Aim of the exercise:
Look through the data below and show every line that includes "acontece".

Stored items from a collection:
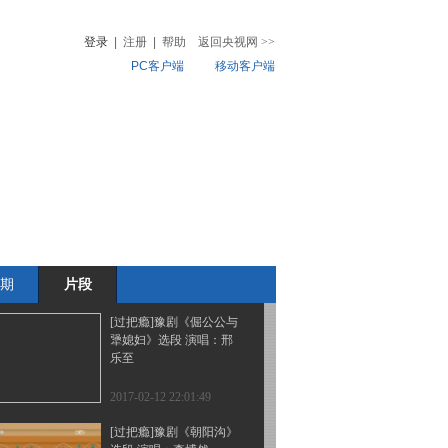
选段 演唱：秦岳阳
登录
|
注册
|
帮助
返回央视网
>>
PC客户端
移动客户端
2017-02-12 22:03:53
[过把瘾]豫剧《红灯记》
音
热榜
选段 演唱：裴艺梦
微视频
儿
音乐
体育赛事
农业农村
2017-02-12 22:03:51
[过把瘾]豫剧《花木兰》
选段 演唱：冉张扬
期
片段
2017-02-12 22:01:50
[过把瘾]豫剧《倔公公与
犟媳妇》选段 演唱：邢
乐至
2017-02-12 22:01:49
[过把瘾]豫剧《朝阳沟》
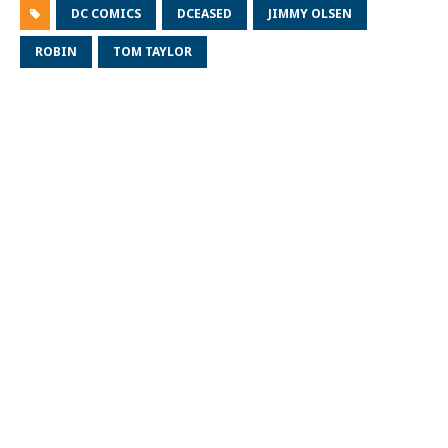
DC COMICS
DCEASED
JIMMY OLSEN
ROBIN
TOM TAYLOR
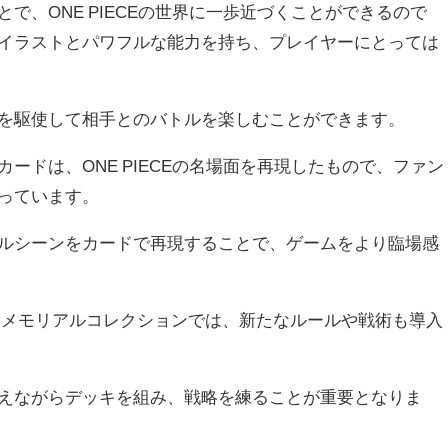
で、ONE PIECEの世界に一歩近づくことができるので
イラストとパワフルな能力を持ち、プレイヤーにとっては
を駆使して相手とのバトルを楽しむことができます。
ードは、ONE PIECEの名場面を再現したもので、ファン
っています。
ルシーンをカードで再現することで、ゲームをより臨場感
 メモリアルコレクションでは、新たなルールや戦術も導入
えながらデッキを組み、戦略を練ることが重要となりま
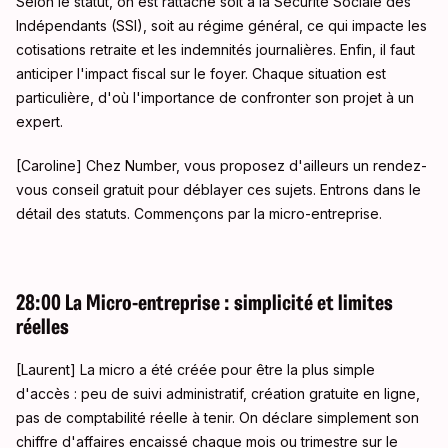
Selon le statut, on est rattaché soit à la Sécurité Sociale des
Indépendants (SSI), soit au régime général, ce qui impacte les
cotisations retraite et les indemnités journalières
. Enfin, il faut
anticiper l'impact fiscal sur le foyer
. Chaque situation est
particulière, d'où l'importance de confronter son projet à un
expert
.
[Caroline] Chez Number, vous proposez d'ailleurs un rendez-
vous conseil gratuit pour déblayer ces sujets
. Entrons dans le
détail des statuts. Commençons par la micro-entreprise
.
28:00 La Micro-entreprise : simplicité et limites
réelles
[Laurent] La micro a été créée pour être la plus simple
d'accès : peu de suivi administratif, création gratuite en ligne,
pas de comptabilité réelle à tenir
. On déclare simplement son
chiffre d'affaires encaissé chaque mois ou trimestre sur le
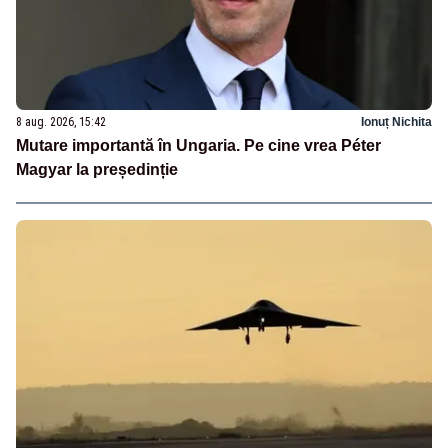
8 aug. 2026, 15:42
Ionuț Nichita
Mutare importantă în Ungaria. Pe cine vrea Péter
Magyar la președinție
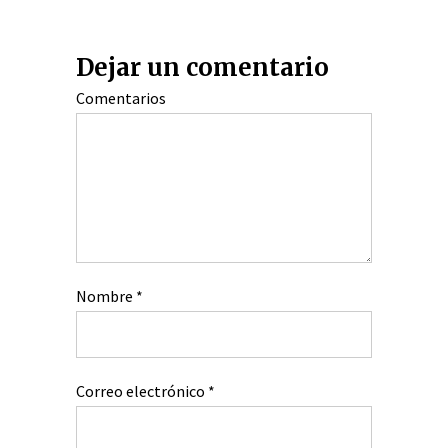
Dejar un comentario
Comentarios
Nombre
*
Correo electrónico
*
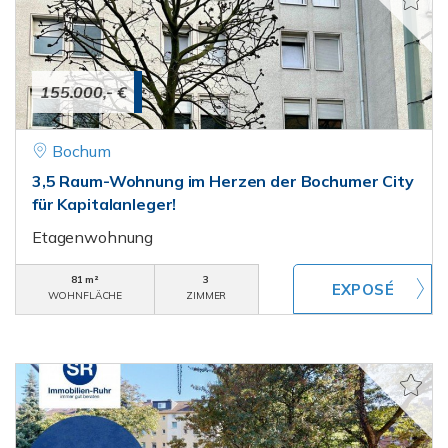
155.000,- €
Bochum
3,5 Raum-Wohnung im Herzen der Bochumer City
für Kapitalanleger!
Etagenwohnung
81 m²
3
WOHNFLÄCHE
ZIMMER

* * *

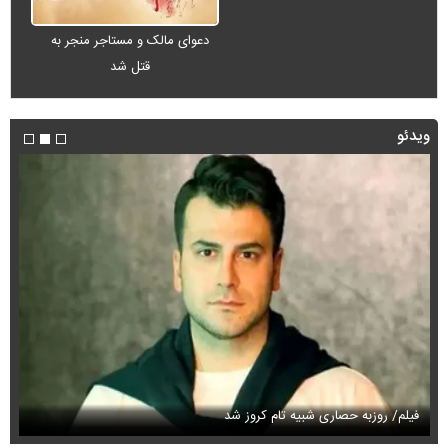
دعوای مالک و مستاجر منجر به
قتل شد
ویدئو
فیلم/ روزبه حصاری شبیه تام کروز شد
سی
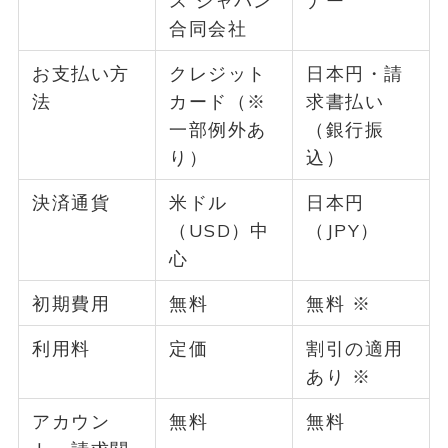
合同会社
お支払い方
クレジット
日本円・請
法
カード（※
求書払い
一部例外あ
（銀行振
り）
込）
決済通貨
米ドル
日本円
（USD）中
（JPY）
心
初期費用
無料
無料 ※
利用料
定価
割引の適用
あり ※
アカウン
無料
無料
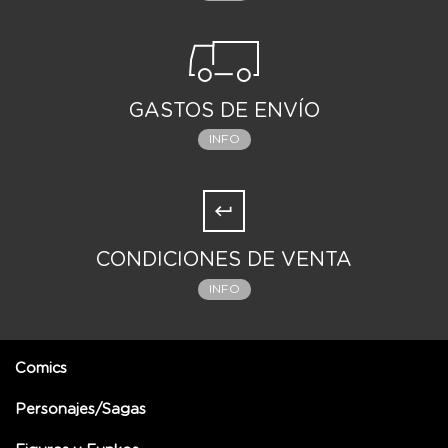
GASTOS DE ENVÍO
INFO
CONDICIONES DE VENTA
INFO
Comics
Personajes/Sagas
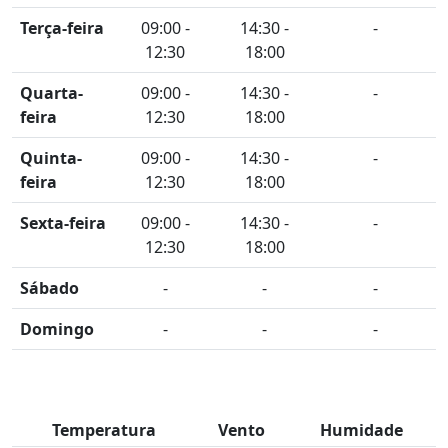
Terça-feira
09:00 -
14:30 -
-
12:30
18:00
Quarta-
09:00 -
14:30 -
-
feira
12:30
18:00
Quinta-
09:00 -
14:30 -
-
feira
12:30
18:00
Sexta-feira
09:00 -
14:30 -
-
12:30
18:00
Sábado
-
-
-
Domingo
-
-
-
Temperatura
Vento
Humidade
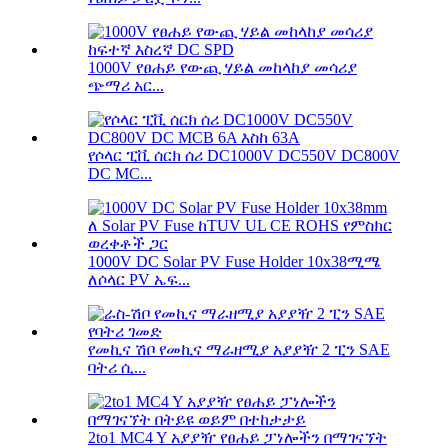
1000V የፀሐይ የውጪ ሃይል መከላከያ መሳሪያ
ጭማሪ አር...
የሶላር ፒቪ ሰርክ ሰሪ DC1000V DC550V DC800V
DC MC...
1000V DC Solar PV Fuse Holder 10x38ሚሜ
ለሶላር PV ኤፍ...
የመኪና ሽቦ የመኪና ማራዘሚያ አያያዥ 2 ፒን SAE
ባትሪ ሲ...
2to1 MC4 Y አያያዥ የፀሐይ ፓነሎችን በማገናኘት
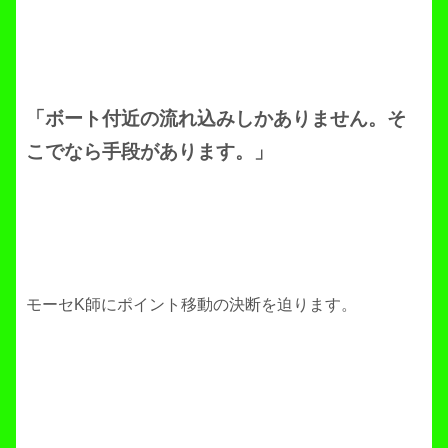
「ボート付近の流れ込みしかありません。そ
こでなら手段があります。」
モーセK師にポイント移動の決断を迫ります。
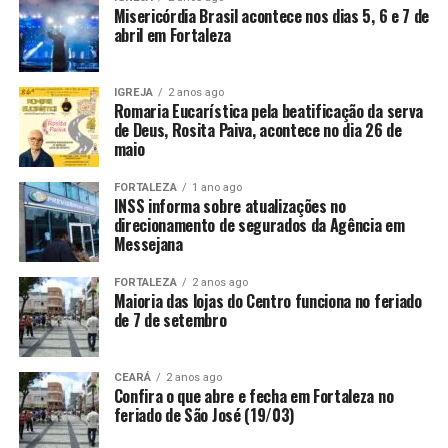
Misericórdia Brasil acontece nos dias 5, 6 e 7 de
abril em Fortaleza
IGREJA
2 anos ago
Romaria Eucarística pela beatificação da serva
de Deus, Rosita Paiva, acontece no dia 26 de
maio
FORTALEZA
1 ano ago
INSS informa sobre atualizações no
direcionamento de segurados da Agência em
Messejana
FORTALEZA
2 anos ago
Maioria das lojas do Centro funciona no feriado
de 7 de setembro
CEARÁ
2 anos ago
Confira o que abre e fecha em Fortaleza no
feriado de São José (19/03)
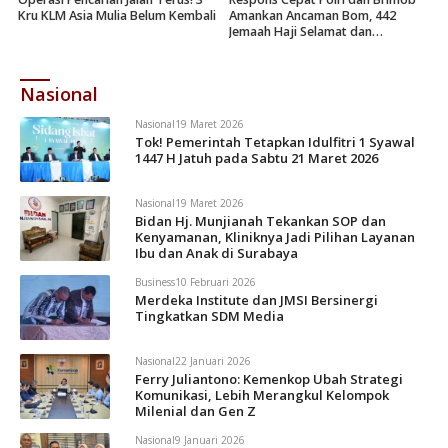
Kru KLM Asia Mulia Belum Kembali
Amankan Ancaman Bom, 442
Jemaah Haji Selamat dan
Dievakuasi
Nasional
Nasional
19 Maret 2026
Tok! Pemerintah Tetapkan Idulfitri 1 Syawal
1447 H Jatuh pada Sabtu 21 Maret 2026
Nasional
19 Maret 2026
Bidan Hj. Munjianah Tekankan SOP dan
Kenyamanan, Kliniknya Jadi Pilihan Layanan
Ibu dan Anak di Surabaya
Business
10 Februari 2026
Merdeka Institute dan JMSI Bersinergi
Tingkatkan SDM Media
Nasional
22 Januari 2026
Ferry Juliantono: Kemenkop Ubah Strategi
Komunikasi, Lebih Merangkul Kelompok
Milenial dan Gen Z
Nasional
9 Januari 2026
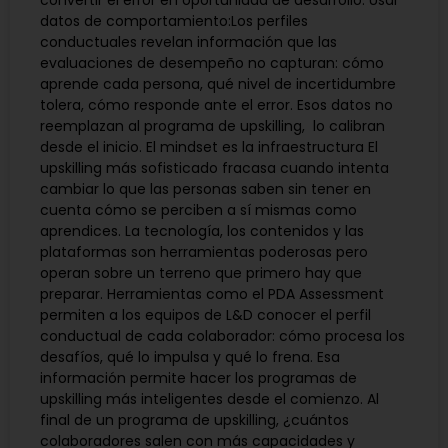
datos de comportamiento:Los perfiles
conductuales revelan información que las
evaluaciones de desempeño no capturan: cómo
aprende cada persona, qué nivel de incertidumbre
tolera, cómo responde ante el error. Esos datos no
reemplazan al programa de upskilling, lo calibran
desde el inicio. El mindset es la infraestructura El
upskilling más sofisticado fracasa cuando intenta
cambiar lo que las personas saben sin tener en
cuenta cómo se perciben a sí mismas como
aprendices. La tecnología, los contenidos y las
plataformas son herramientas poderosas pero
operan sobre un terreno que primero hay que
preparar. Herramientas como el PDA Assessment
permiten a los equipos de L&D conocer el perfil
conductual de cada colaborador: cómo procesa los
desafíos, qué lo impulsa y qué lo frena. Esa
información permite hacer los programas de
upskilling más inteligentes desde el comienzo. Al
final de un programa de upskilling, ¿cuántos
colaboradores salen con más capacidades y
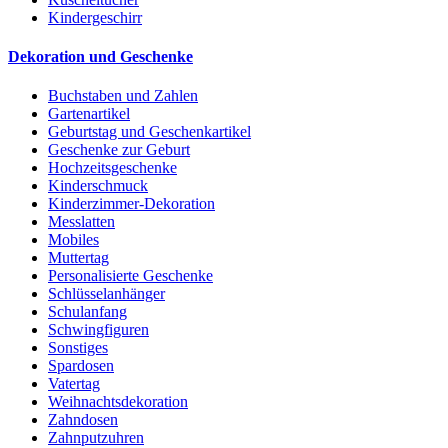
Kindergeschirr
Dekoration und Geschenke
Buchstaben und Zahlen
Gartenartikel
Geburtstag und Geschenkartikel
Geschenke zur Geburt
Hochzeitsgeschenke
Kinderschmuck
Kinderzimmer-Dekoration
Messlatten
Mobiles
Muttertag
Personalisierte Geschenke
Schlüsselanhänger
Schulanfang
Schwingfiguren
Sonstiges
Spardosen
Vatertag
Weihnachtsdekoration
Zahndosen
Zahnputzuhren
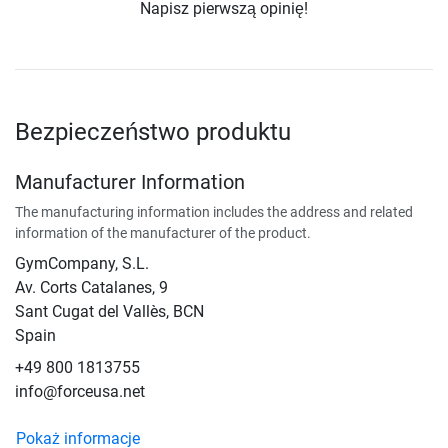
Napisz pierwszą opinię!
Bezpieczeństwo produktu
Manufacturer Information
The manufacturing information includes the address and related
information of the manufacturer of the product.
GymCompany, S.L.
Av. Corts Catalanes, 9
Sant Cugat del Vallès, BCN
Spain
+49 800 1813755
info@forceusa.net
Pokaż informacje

* * *

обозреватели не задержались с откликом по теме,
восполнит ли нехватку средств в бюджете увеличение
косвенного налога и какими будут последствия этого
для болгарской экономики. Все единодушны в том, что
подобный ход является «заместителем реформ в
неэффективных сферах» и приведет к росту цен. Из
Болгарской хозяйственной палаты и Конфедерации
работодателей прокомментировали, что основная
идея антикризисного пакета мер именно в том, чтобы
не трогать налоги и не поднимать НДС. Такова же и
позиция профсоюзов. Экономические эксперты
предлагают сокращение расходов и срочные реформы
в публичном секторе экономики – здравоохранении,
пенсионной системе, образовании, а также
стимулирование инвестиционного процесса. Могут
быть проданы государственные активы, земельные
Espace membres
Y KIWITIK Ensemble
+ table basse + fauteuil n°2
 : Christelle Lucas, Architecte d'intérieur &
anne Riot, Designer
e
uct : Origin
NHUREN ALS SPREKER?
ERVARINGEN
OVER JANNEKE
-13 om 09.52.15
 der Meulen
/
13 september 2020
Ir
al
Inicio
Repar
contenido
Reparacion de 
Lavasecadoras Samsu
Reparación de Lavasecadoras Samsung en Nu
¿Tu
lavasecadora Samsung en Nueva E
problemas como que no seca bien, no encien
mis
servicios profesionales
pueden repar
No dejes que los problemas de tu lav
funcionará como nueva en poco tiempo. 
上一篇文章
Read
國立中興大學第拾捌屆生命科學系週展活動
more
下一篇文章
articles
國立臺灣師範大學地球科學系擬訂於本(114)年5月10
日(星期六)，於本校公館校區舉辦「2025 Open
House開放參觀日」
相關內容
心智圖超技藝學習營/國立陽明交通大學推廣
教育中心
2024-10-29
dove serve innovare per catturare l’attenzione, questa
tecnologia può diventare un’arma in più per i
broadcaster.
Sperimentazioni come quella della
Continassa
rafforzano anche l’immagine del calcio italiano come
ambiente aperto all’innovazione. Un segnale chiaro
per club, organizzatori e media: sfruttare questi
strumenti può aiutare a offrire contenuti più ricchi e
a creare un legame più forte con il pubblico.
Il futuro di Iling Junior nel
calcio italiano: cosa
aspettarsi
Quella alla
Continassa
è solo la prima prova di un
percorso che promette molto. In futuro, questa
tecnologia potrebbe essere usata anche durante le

Answer area:
Misericórdia Brasil acontece nos dias 5, 6 e 7 de
de Deus, Rosita Paiva, acontece no dia 26 de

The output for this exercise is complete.